Tilden Park is home to Lake Anza and this is a favorite getaway spot for locals as well as a popular attraction for visitors looking for water sports or other outdoor things to do in Berkeley. Lake Anza is known to have one section for swimming, with separate lanes just for adults, and one section for fishing. Lake Anza also features a sandy beach. Tilden Park has hiking and cycling trails, miniature steam trains and a 1911 Herschell-Spillman carousel.
The Claremont Canyon Regional Preserve has scenic views of the Bay Area. This natural preserve area was designed to keep some natural outdoor areas in the middle of the city. The Claremont Canyon Regional Preserve is run by the East Bay Regional Park District (EBRPD) and the Preserve's woodland hiking trails vary from flat to steep.
Visitors to UCB may want to take a 90 minute, student-led walking tour of the campus. The University's Campanile/Sather Tower is 307 feet (93.574 m) high and is known for its 360 degree views of the Bay Area. The William Randolph Hearst Greek Theater on the UCB campus is over 100 years old and is a great spot for entertainment-related things to do in Berkeley such as listening to a speaker or a musical concert or seeing a play.

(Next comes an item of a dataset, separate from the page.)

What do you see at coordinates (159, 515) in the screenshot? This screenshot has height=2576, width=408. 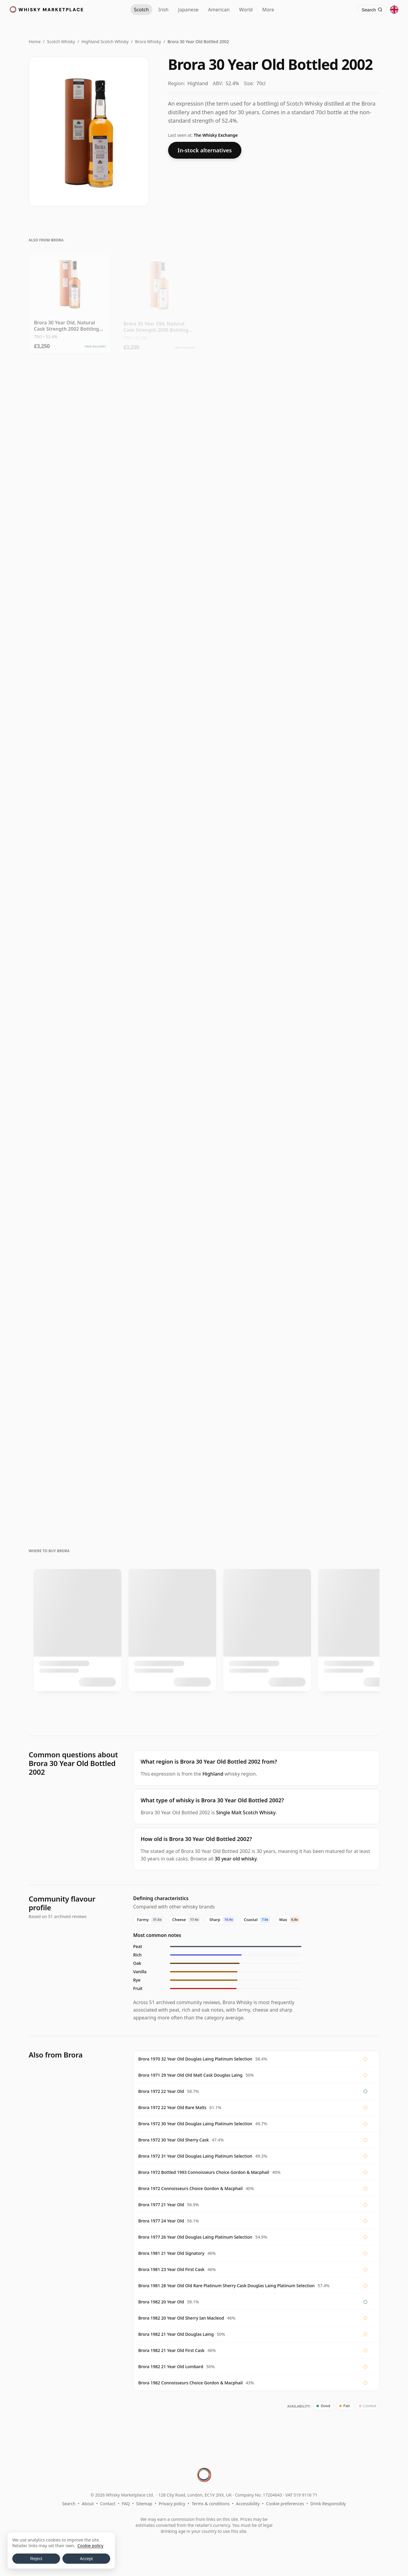 I see `[View Brora 30 Year Old / 6th Release (2007)]` at bounding box center [159, 515].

The UCB Greek Theater is styled in the look of ancient Greek architecture, complete with columns and semi-circular seating. It's best to plan in advance and purchase tickets months ahead for some popular events held here.
The Judah L. Magnes Museum is one of the most interesting museums in Berkeley. Its collection of Jewish art and ceremonial pieces is North America's third largest. The Museum first opened in Berkeley in 1962 and the displays span 200 years of Jewish life in the United States, Europe and Israel. Pieces include manuscripts, artwork by Marc Chagall and menorahs and other ceremonial items from India and Morocco.